福岡県にある8つの蔵の統一ブランド、本格焼酎「古久」
先日、本格焼酎「古久(こきゅう)」の取材で、いくつかの蔵を巡った。「古久」は、福岡県にある8つの蔵の統一ブランド。麦を原料とし、麹のみで発酵を促し、単式蒸留法で蒸留を行った40度以上の原酒を、福岡県八女市黒木町にある旧国鉄のトンネルで、こだわりのかめに入れ、5年以上寝かせたもの。各蔵によって、原酒が異なるため、8つの味わいを持つ。それぞれの「古久」を飲み比べてみたいものだ。
その取材で訪れたのが、福岡県三井郡大刀洗町にある研醸だ。
研醸といったら、にんじん焼酎が有名だ
昭和58年の創業当時、あたり一帯ではにんじん栽培に取り組み、規格外の処分に困っていたそうだ。「にんじんをなにかに活用できないか」と思っていたところ、近くの北野町に農業学校があり、そこの発酵学専門の先生が、「にんじんに糖はそんなに多くないけれど発酵するはずだと」言って、実際にテストしてたたところ、見事に発酵。にんじん焼酎をつくるために、会社を立ち上げ、今に至るそうだ。
にんじん焼酎は、芋焼酎でいう芋の部分をにんじんに変えてつくる。一時発酵は米麹で行い、二次発酵に、にんじんを投入する。にんじんは溶けにくいので、蒸してピューレ状にしてから。当時、二次発酵で100%にんじんを使っていたので、できた焼酎は独特の甘みと香りがあったそうだが、現在は、にんじんと米を加えてつくる。
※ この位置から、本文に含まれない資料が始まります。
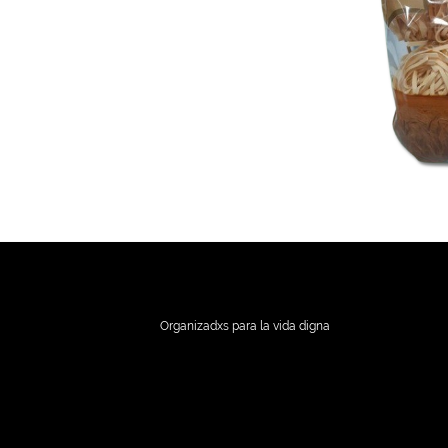
Organizadxs para la vida digna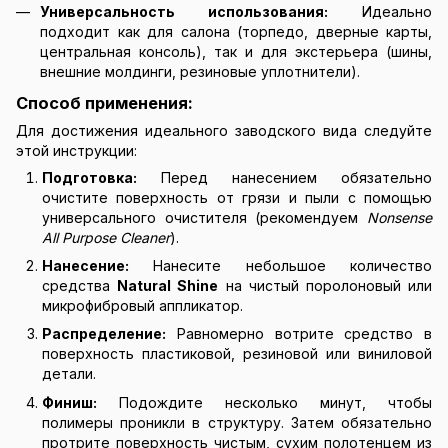
Универсальность использования:
Идеально
подходит как для салона (торпедо, дверные карты,
центральная консоль), так и для экстерьера (шины,
внешние молдинги, резиновые уплотнители).
Способ применения:
Для достижения идеального заводского вида следуйте
этой инструкции:
Подготовка:
Перед нанесением обязательно
очистите поверхность от грязи и пыли с помощью
универсального очистителя (рекомендуем
Nonsense
All Purpose Cleaner
).
Нанесение:
Нанесите небольшое количество
средства
Natural Shine
на чистый поролоновый или
микрофибровый аппликатор.
Распределение:
Равномерно вотрите средство в
поверхность пластиковой, резиновой или виниловой
детали.
Финиш:
Подождите несколько минут, чтобы
полимеры проникли в структуру. Затем обязательно
протрите поверхность чистым, сухим полотенцем из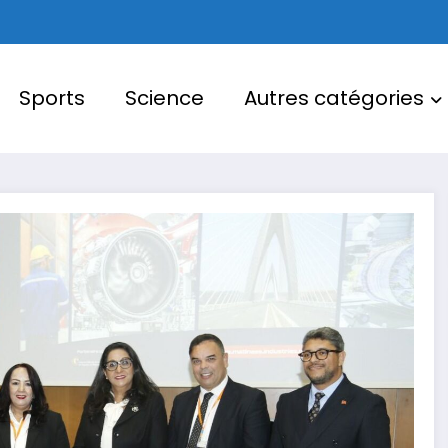
Sports
Science
Autres catégories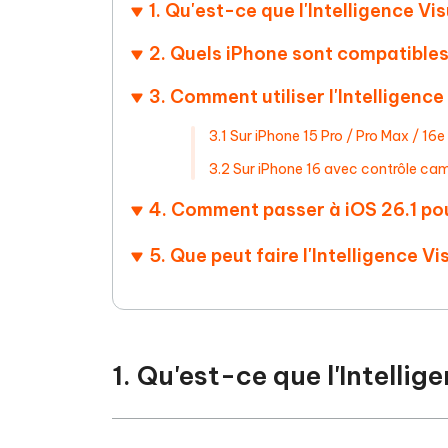
1. Qu'est-ce que l'Intelligence Vi
2. Quels iPhone sont compatibles 
3. Comment utiliser l'Intelligenc
3.1 Sur iPhone 15 Pro / Pro Max / 16e
3.2 Sur iPhone 16 avec contrôle ca
4. Comment passer à iOS 26.1 pour 
5. Que peut faire l'Intelligence Vi
1. Qu'est-ce que l'Intellig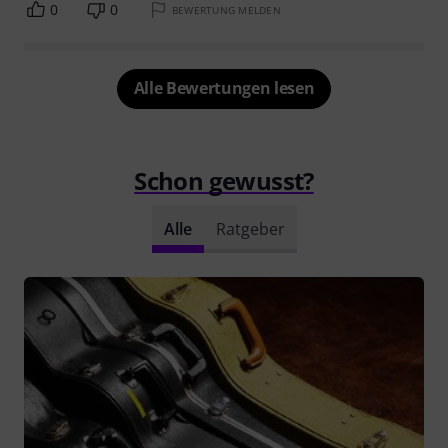
0
0
BEWERTUNG MELDEN
Alle Bewertungen lesen
Schon gewusst?
Alle
Ratgeber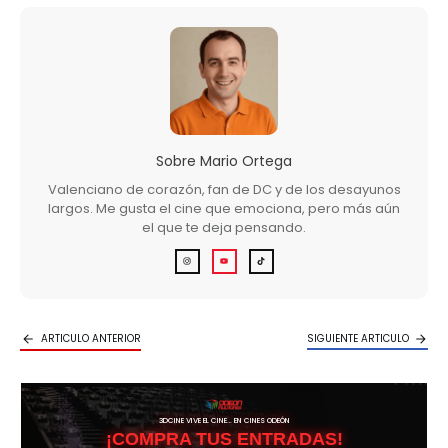
Sobre
Mario Ortega
Valenciano de corazón, fan de DC y de los desayunos
largos. Me gusta el cine que emociona, pero más aún
el que te deja pensando.
ARTICULO ANTERIOR
SIGUIENTE ARTICULO
3DCINE VIVE EL CINE… EN CINES ODEÓN
¡COMPRA TUS ENTRADAS!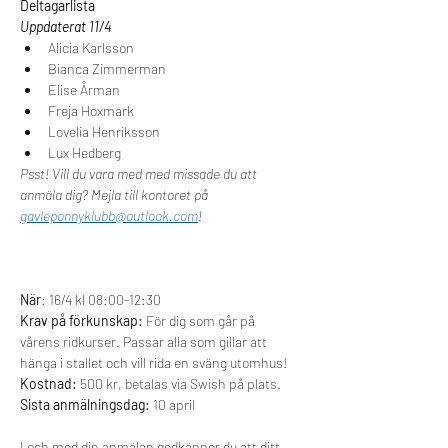
Deltagarlista
Uppdaterat 11/4
Alicia Karlsson
Bianca Zimmerman
Elise Årman
Freja Hoxmark
Lovelia Henriksson
Lux Hedberg
Psst! Vill du vara med med missade du att 
anmäla dig? Mejla till kontoret på 
gavleponnyklubb@outlook.com
!
När
: 16/4 kl 08:00-12:30
Krav på förkunskap: 
För dig som går på 
vårens ridkurser. Passar alla som gillar att 
hänga i stallet och vill rida en sväng utomhus!
Kostnad: 
500 kr, betalas via Swish på plats.
Sista anmälningsdag:
 10 april
I och med din anmälan godkänner du att ditt 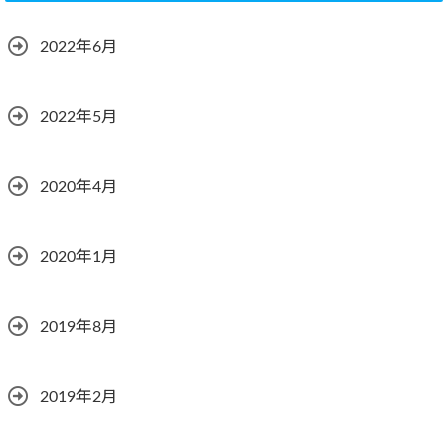
2022年6月
2022年5月
2020年4月
2020年1月
2019年8月
2019年2月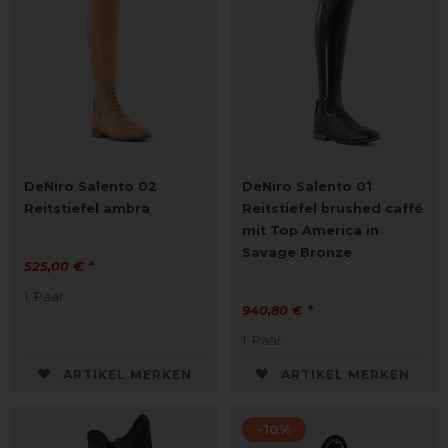
DeNiro Salento 02
DeNiro Salento 01
Reitstiefel ambra
Reitstiefel brushed caffé
mit Top America in
Savage Bronze
525,00 € *
1
Paar
940,80 € *
1
Paar
ARTIKEL MERKEN
ARTIKEL MERKEN
-10%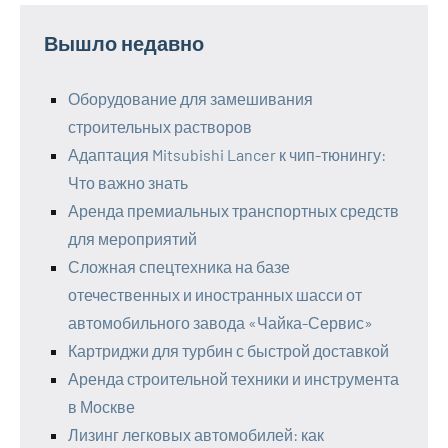
Вышло недавно
Оборудование для замешивания
строительных растворов
Адаптация Mitsubishi Lancer к чип-тюнингу:
Что важно знать
Аренда премиальных транспортных средств
для мероприятий
Сложная спецтехника на базе
отечественных и иностранных шасси от
автомобильного завода «Чайка-Сервис»
Картриджи для турбин с быстрой доставкой
Аренда строительной техники и инструмента
в Москве
Лизинг легковых автомобилей: как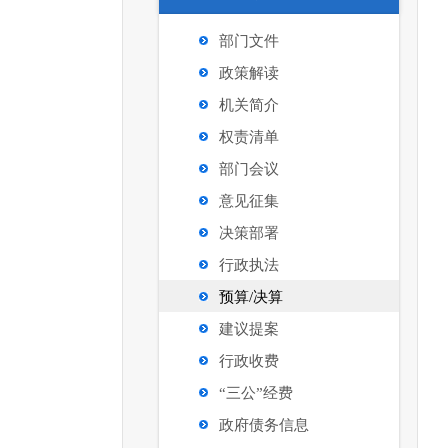
部门文件
政策解读
机关简介
权责清单
部门会议
意见征集
决策部署
行政执法
预算/决算
建议提案
行政收费
“三公”经费
政府债务信息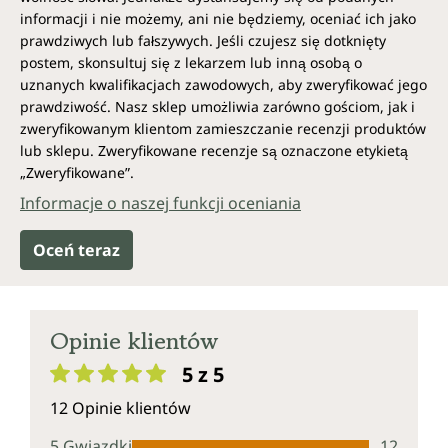
informacji i nie możemy, ani nie będziemy, oceniać ich jako
prawdziwych lub fałszywych. Jeśli czujesz się dotknięty
postem, skonsultuj się z lekarzem lub inną osobą o
uznanych kwalifikacjach zawodowych, aby zweryfikować jego
prawdziwość. Nasz sklep umożliwia zarówno gościom, jak i
zweryfikowanym klientom zamieszczanie recenzji produktów
lub sklepu. Zweryfikowane recenzje są oznaczone etykietą
„Zweryfikowane”.
Informacje o naszej funkcji oceniania
Oceń teraz
Opinie klientów
5 z 5
Średnia ocena 5 z 5 gwiazdek
12 Opinie klientów
5 Gwiazdki
12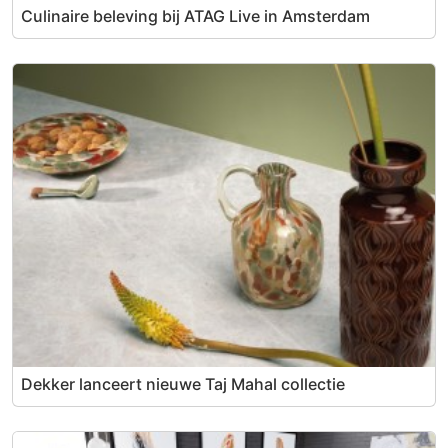
Culinaire beleving bij ATAG Live in Amsterdam
Dekker lanceert nieuwe Taj Mahal collectie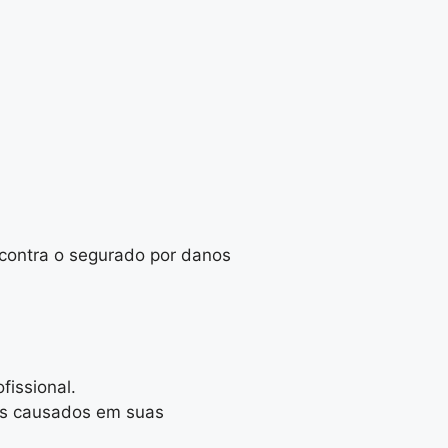
 contra o segurado por danos
fissional.
nos causados em suas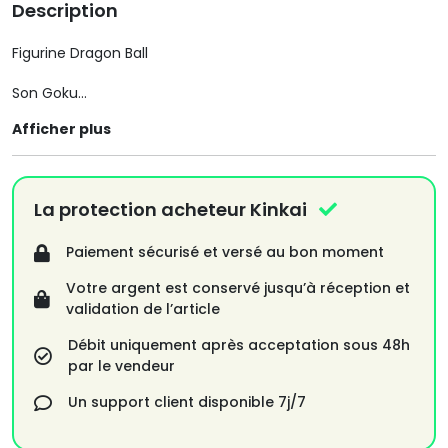
Description
Figurine Dragon Ball
Son Goku
Afficher plus
Match Makers
neuve
La protection acheteur Kinkai
Paiement sécurisé et versé au bon moment
Votre argent est conservé jusqu’à réception et
validation de l’article
Débit uniquement après acceptation sous 48h
par le vendeur
Un support client disponible 7j/7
当時、野菜でつくる焼酎は珍しく、全国放送のテレビや新聞で取り上げられ、あっという間に全国に広がったそうだ。
にんじん焼酎ブームが落ち着いたころ、次は定番の麦焼酎をということで、麦へ挑戦した。ある酒造会社へ見学に行ったところ、麦焼酎のタンクの上に浮いている油を、紙に吸い込ませて取っていたそうだ。原料に火をあてて使えば、油はあまり出ないのではと。そこで、70%ほど磨いた麦を炒ってから使うことにした。炒っているので、香りは断然香ばしい。品評会ではこげ臭と評価されなかったそうだが、この香ばしさがお客さんには好評。こうしてできたのが、「焙煎麦焼酎」。油分が少ないから、二日酔いがしにくいというメリットもあった。
この焙煎麦焼酎に、さらに磨きをかけたのが、「完全焙煎麦焼酎」。今までは掛麦を焙煎していたのだが、麹用の麦まで焙煎した(特許取得)。今まで以上に香ばしい香りとコクがあるとのこと。
ただでさえ香ばしい焙煎麦焼酎に、ドライオンツリー栽培で収穫した貴重な珈琲豆を漬け込んだ珈琲&焼酎「新黒」
珈琲&焼酎「新黒」は、樹の上にて完全乾燥するまで残したドライオンツリー栽培で収穫した、貴重な珈琲豆を焙煎し「完全焙煎麦焼酎」に漬け込んだもの。
実際にロックでいただいてみると、25度とやや高めの度数だが、ほんのりと珈琲の深い香りがした。お酒と珈琲好きには、たまらないかも。飲む前は、牛乳と割ったら、まろやかで飲みやすいかもと思っていたが、断然このままロックで味わいたい。完全焙煎麦焼酎と焙煎した珈琲豆のそれぞれの良さが引き出され、洗練された深いコクと味わいを感じた。焼酎は久々に飲んだのだが、「新黒」は、頑張った自分を心落ち着かせたい時に、自分へのご褒美としていただきたい。そんなお酒だ。